Heard "disentangle" the other day. Is that perhaps BrE for "untangle"?To which I replied, "No, it's AmE too". But then I wondered whether the rates of their use were different and I found that they were. Voilà ! A Difference of the Day for my Twitter feed (which has been very sporadically updated while I've been on holiday/vacation as it gets hard to tell where one day starts and another ends). So, I tweeted:
AmE and BrE have both 'disentangle' and 'untangle'. But disentangle:untangle ratio = 2:3 in AmE and 3:1 in BrE. (Source = COCA and BNC at Mark Davies' Corpora site.)And I was all ready to call it a night when Gordon Hemsley of Georgia tweeted to say:
I actually think those words mean different things to me. Disentangle implies more than one thing; untangle can be 1....and while I thought he was probably right, I also know that it's very often the case that the stories we tell ourselves about how the differences between synonyms are often very different from how we actually use them. So, here I am researching this little thing at 1 in the morning instead of any of the other two things I have to do before bed or the opportunity to sleep that I really should take before restarting the academic term. Sigh-di-sigh-sigh-sigh.
Dictionaries don't tell us of any dialectal differences between these words, nor do they really mark Gordon's division of labo(u)r for the two words. The dictionaries I've looked at give two meanings for disentangle (or if not two meanings, then examples of both of these meanings): (1) to free something from its entanglement with something else, (2) to bring out of a tangled state, unravel.
I've started my investigation by looking at cases where the word from occurs within five words after the base forms of the verbs (untangle, disentangle). If you're removing the tangle in one thing, you probably wouldn't have a from--we don't untangle a knot from itself, we just untangle a knot. So the from examples can be assumed to involve removing a tangle of two things (the first sense of the word, above). An example from COCA:
He managed to disentangle himself from his kayak before it was pulled into the hole.
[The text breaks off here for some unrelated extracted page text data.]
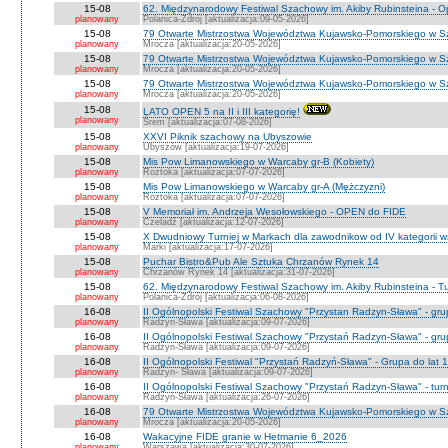
15-08
62. Międzynarodowy Festiwal Szachowy im. Akiby Rubinsteina - 
planowany
Polanica-Zdrój [aktualizacja:09-05-2026]
15-08
79 Otwarte Mistrzostwa Województwa Kujawsko-Pomorskiego w S
planowany
Mrocza [aktualizacja:20-05-2026]
15-08
79 Otwarte Mistrzostwa Województwa Kujawsko-Pomorskiego w 
planowany
Mrocza [aktualizacja:20-05-2026]
15-08
79 Otwarte Mistrzostwa Województwa Kujawsko-Pomorskiego w Sz
planowany
Mrocza [aktualizacja:20-05-2026]
15-08
LATO OPEN 5 na II i III kategorię!
planowany
Śrem [aktualizacja:07-08-2026]
15-08
XXVI Piknik szachowy na Ubyszowie
planowany
Ubyszów [aktualizacja:19-07-2026]
15-08
Mis Pow Limanowskiego w Warcaby gr-B (Kobiety)
planowany
Roztoka [aktualizacja:07-07-2026]
15-08
Mis Pow Limanowskiego w Warcaby gr-A (Mężczyzni)
planowany
Roztoka [aktualizacja:07-07-2026]
15-08
V Memoriał im. Andrzeja Wesołowskiego - OPEN do FIDE
planowany
Czeladź [aktualizacja:12-07-2026]
15-08
X Dwudniowy Turniej w Markach dla zawodnikow od IV kategorii 
planowany
Marki [aktualizacja:17-07-2026]
15-08
Puchar Bistro&Pub Ale Sztuka Chrzanów Rynek 14
planowany
Chrzanów Rynek 14 [aktualizacja:31-07-2026]
15-08
62. Międzynarodowy Festiwal Szachowy im. Akiby Rubinsteina - Tu
planowany
Polanica-Zdrój [aktualizacja:06-08-2026]
16-08
II Ogólnopolski Festiwal Szachowy "Przystan Radzyn-Sława" - gr
planowany
Radzyn-Sława [aktualizacja:09-07-2026]
16-08
II Ogólnopolski Festiwal Szachowy "Przystań Radzyn-Sława" - gru
planowany
Radzyn-Sława [aktualizacja:09-07-2026]
16-08
II Ogólnopolski Festiwal "Przystań Radzyń-Sława" - Grupa do lat 
planowany
Radzyn- Sława [aktualizacja:09-07-2026]
16-08
II Ogólnopolski Festiwal Szachowy "Przystań Radzyn-Sława" - turni
planowany
Radzyń-Sława [aktualizacja:26-07-2026]
16-08
79 Otwarte Mistrzostwa Województwa Kujawsko-Pomorskiego w Sz
planowany
Mrocza [aktualizacja:20-05-2026]
16-08
Wakacyjne FIDE granie w Hetmanie 6_2026
planowany
Warszawa [aktualizacja:30-07-2026]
In both dialects, there is a strong preference for using disentangle with from. So, more than 1/3 of disentangles are closely followed by a from, and far fewer untangles have a from after them.
COCA (AmE) | BNC (BrE) | |
disentangle ... from | 36% [76/210] | 37% [28/103] |
untangle... from | 11% [35/319] | 15% [4/26] |
So far AmE and BrE aren't looking very different. The next question is how they act when only one thing is involved, and a tangle is removed from it. To look at that, I've looked at all the forms of each verb (i.e. untangle, untangled, untangling, etc.) followed by a/an/the and then a singular noun.
per 100 million words | COCA (AmE) | BNC (BrE) |
disentangl* a(n)/the sg-N | 8 | 20 |
untangl* a(n)/the sg-N | 26 | 12 |
This is far from a thorough investigation of these two words, but what the numbers here seem to be saying is that AmE has a strong preference for untangle with singulars and that this isn't shared by BrE. This is to say that Gordon's hunch was right in terms of how these words work in AmE and that the BrE use that Dave heard probably struck him as strange because it wasn't obeying the untangle-goes-with-singulars preference. Note that these differences are about preferences and probabilities of the uses of two senses of the words, not about one word (or even one sense of a word) being 'British' or 'American'. But they're still differences.
You know, this was an awful lot like work! I've only got three more days off.* Enough of this!**
* Vacation/holiday is, of course, irrelevant, since the blog isn't part of the job that I'm taking a break from. As my hobby, the blog is, I suppose, what I should be doing on my holiday/vacation. You know, instead of getting sleep or spending time with my family. Priorities, eh?
** Except to tell you that the 'fight with' sense of tangle is originally AmE. Just because I can't stop telling you things.